WORK ORDER> Print every line of the listing below, starting with the line that holds "assistants sociaux de proximité en CDD (F/H)" and going on through the line that holds "Gestion du périscolaire", both included, and print nothing else.
----
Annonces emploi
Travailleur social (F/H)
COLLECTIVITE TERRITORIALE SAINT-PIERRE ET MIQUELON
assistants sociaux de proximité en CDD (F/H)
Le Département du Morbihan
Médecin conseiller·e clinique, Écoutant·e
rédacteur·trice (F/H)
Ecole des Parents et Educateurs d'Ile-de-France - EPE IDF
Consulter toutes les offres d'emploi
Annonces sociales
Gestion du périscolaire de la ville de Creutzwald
----
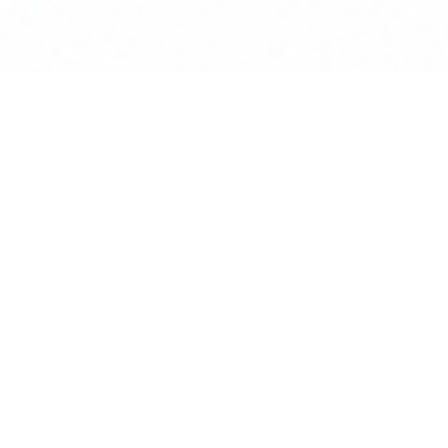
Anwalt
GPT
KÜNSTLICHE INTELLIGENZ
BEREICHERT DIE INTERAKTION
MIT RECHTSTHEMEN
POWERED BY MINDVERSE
----
ANSWER SPACE>
assistants sociaux de proximité en CDD (F/H)
Le Département du Morbihan
Médecin conseiller·e clinique, Écoutant·e
rédacteur·trice (F/H)
Ecole des Parents et Educateurs d'Ile-de-France - EPE IDF
Consulter toutes les offres d'emploi
Annonces sociales
Gestion du périscolaire de la ville de Creutzwald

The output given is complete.